大人しかったあの子が、勇猛な戦士へと成長した。

乗馬の腕も弓の腕も、歴戦の兵士に引けを取らない物となっていた。

だが私はジョチが強くなればなる程、言いようのない不安に(さいな)まれた。


そして初陣を迎える。

西方のナイマン王国との戦いだ。


「母上、行って参ります。必ず武勲をあげ、敵の首を持って帰ります」


そう言うあの子は、もはや私の知っている優しいジョチではなかった。

あの子は、変わってしまった。



戦いは大勝利だった。

ナイマン王国は降伏し、私たちの支配下に入った。

兵たちは凱旋し、勝利の宴が催された。


そこに……あの男の姿があった。


「いやいや見事だったぞ、ジョチ。お前の小隊運用、初陣とは思えぬ物だった。ハヤブサのように素早く、羊を追うように整然と、人馬一体の動きは、流石『蒼き狼』の子よ」


ジャムカがジョチの肩を抱きながら、杯を傾けていた。

ジョチも嬉しそうにしている。

あの二人は何時からあんな仲になったのだろう。


「楽しそうね、ジャムカ。
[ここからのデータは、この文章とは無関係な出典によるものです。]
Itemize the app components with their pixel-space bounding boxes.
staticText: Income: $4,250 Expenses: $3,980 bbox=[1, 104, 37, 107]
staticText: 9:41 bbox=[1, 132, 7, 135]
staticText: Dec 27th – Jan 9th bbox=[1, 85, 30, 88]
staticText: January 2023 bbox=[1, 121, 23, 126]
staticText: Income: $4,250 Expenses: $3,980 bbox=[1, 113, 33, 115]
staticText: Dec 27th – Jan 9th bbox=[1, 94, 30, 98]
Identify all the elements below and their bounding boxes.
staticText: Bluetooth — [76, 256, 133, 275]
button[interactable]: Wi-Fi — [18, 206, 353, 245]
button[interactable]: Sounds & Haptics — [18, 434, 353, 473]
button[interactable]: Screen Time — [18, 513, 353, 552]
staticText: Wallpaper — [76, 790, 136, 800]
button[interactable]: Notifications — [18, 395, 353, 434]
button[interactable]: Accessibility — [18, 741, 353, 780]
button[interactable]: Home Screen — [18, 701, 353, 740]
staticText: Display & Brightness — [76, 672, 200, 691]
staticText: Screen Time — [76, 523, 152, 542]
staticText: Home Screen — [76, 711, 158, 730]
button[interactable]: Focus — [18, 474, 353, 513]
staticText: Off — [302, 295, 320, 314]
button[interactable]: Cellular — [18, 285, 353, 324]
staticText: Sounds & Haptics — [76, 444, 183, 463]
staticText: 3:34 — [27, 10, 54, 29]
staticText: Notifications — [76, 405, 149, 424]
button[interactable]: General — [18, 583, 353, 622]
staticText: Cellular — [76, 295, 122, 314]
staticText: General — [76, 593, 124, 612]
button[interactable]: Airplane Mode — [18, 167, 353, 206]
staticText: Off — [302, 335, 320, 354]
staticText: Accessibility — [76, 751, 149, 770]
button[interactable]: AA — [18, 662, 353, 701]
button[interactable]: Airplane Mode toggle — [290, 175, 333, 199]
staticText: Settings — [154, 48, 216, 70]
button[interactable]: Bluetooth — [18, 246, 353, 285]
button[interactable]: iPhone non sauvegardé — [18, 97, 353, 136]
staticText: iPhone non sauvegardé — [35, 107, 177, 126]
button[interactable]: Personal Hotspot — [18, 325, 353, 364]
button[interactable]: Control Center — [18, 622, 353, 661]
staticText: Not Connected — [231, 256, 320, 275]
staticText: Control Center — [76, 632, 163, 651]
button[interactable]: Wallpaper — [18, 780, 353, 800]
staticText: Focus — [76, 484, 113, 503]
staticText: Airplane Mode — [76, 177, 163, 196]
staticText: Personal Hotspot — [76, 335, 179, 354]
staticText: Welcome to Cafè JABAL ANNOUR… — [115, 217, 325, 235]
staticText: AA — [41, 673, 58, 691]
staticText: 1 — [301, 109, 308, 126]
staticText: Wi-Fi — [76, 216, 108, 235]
あなた、ジョチとそんなに親しくしていたのかしら」


私は心臓を内側から()(むし)られるような苛立ちを抑えながら話しかけた。


「そりゃあ、俺はジョチの名付け親だからな。テムジンとは義兄弟(アンダ)なんだから、甥っ子でもあるか」


抜け抜けとよく言う。ジョチが兄さんの子どもでは無いと触れ回っているのは、お前の手の者だろうが。同盟者(アンダ)というのも今や有名無実。いつ破棄されても不思議では無い。


「そうね、これからもジョチのことをよろしくね」


私は臆面もなく言う。ああ嫌だ、こんな真似。

思わずアルヒ(蒸留酒)(あお)る。





あの子(ジョチ)の戦いぶり、どうでしたか?」


宴が終わり、ゲルに帰ると兄さんに訊ねた。

二人きりで、私たちしか分からない言葉で話す。念のために固有名詞は言わない。


「立派なものだった。武技は一級、指揮も的確。敵を見事に誘い出し、退却しながらの弓矢の攻撃は一分の隙も無かった。だがな……」


兄さんは言い淀む。自分自身が認めたくないかのように。


「容赦がなさすぎる。必要以上に敵を殺し過ぎる」


「それはここ(モンゴル)の特徴なのでは。戦い前に降伏するならば寛容ですけど、いざ戦となれば遠慮なく命を奪う。それがあるから敵は恐れ、無用な戦いを避けられる。見せしめを行うのはここ(モンゴル)の伝統じゃないですか」


荒々しいが、合理的ではある。

変に正義漢ぶらないのは、この時代では当然だろう。


「……『必要以上に』と言っただろう。敵に恐怖を与える、組織を壊滅させるというのにも必要最小という物があるんだ。それを明らかに逸脱している。経験不足による暴走、我を忘れてしまったというのでは無い。冷静に、確信的にやっていた」


「それは……あの子(ジョチ)に残虐な面があると?」


認めたくはなかった。愛する我が子の残虐性などと。


「いや、そういうのとは違う感じなんだ。敵の死を見て悦に至る、そんな風には見えない。むしろ苦行を行っているような。進んでやってはいるんだが、嫌悪感を抱きながらやっているような」


「それを命令されている訳じゃないんでしょう」


「無論だ。やり過ぎるなと言われているくらいだ」


訳がわからない。誰にも求められてもなく、自分も望んでいないことをするなんて。

『誰にも求められていない』?その言葉で一人の男の顔を思い浮かべる。

残忍な行いで味方の離反を招いたあの男の。


「あの男が関係しているという事はないですか?」


兄さんの眉間に皺が寄る。

名前は出さなくても、誰のことかは伝わった。


あの男(ジャムカ)か。……ないとは言い切れんな」


兄さんの返答に、私は吃驚した。


「なんだ、その顔は」


「いえ、まさか同意してもらえるとは思ってもいなかったので。あの男と兄さんは竹馬の友。これまでの共闘関係からも揺るぎない信用を置いているんじゃないかと……」


事実、二人の関係は良好だ……表向きは。ジャムカはときおり嫉妬や憎悪の視線を投げかけるが、兄さんには決してそれを見せることは無い。脇から眺める私だから気付いたことだ。兄さんがジャムカに疑念を抱く要素はないのだ。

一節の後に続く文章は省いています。